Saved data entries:
Start of Block

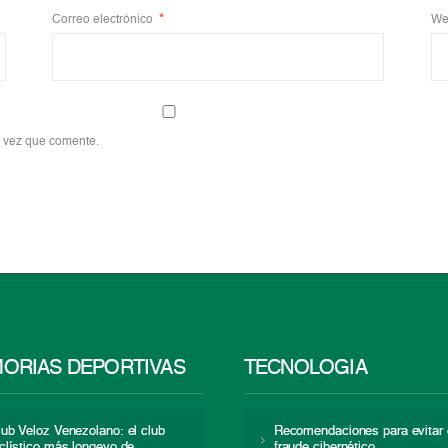
Correo electrónico
*
We
a vez que comente.
ORIAS DEPORTIVAS
TECNOLOGÍA
lub Veloz Venezolano: el club
Recomendaciones para evitar 
iclístico más longevo de
fraude cibernético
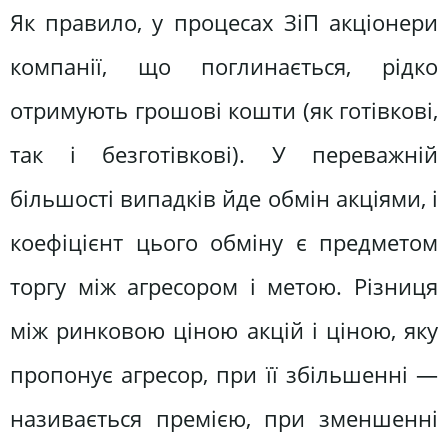
Як правило, у процесах ЗіП акціонери
компанії, що поглинається, рідко
отримують грошові кошти (як готівкові,
так і безготівкові). У переважній
більшості випадків йде обмін акціями, і
коефіцієнт цього обміну є предметом
торгу між агресором і метою. Різниця
між ринковою ціною акцій і ціною, яку
пропонує агресор, при її збільшенні —
називається премією, при зменшенні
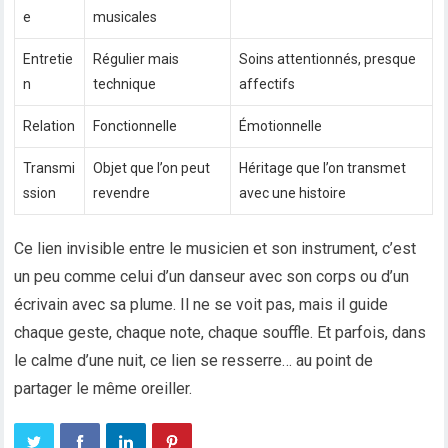
e
musicales
Entretie
Régulier mais
Soins attentionnés, presque
n
technique
affectifs
Relation
Fonctionnelle
Émotionnelle
Transmi
Objet que l’on peut
Héritage que l’on transmet
ssion
revendre
avec une histoire
Ce lien invisible entre le musicien et son instrument, c’est
un peu comme celui d’un danseur avec son corps ou d’un
écrivain avec sa plume. Il ne se voit pas, mais il guide
chaque geste, chaque note, chaque souffle. Et parfois, dans
le calme d’une nuit, ce lien se resserre… au point de
partager le même oreiller.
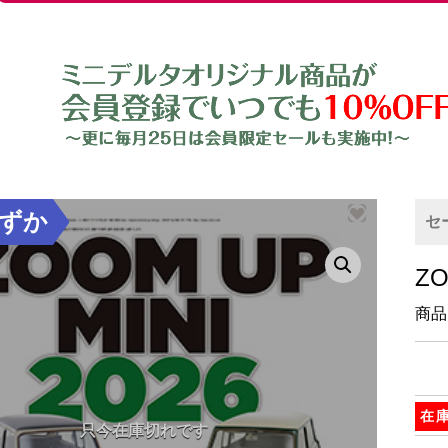
ずか
セ
Z
商品
在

End of Block

**WORK ORDER:** Lines containing the string "mais" above: how many are there? Answer with the number only.

**RESULT FOR THIS EXERCISE:** 2